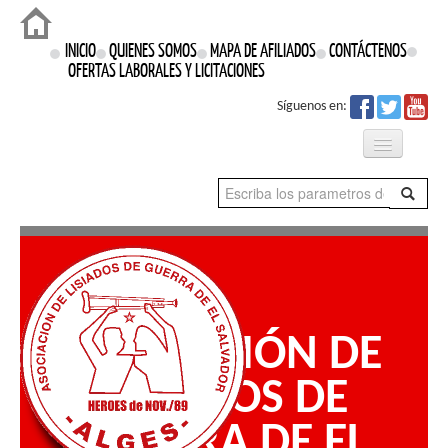
Login
INICIO
QUIENES SOMOS
MAPA DE AFILIADOS
CONTÁCTENOS
OFERTAS LABORALES Y LICITACIONES
Síguenos en:
Qué Hacemos
Proyectos
Prensa
ASOCIACIÓN DE
Nuestros Derechos
LISIADOS DE
GUERRA DE EL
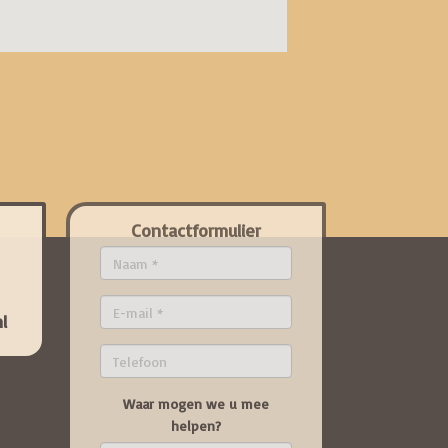
Contactformulier
l
Waar mogen we u mee
helpen?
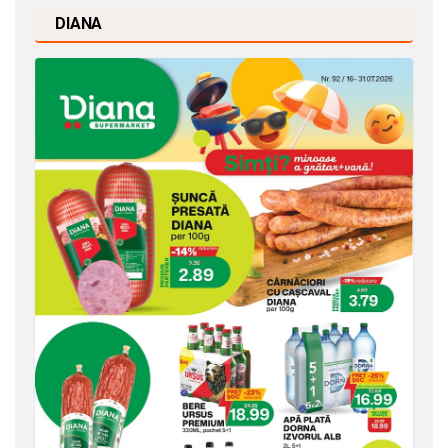
DIANA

# # # # # # #

The task: Write out, exactly and with nothing added, every line from the one that holds "ASOCIACIÓN DE" to the end of the entries above; pictures stay out.

Solution for this task:
ASOCIACIÓN DE
Nuestros Derechos
LISIADOS DE
GUERRA DE EL
Contactformulier
l
Waar mogen we u mee
helpen?
DIANA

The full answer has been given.